● **DIRECTIONS FOR THIS TASK**
Exact copies of all the entries are required, and no pictures should appear in them.

● **Saved entries**
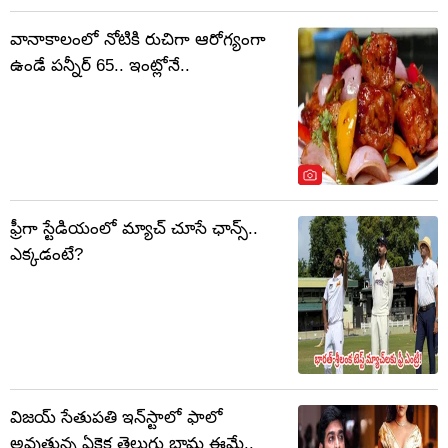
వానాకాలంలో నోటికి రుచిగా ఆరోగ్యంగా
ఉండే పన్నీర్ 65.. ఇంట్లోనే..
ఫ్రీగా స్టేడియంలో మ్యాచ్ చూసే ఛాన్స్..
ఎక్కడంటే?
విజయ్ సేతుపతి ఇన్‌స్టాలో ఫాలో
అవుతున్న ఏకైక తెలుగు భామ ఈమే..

● **EXERCISE RESPONSE**
వానాకాలంలో నోటికి రుచిగా ఆరోగ్యంగా
ఉండే పన్నీర్ 65.. ఇంట్లోనే..
ఫ్రీగా స్టేడియంలో మ్యాచ్ చూసే ఛాన్స్..
ఎక్కడంటే?
విజయ్ సేతుపతి ఇన్‌స్టాలో ఫాలో
అవుతున్న ఏకైక తెలుగు భామ ఈమే..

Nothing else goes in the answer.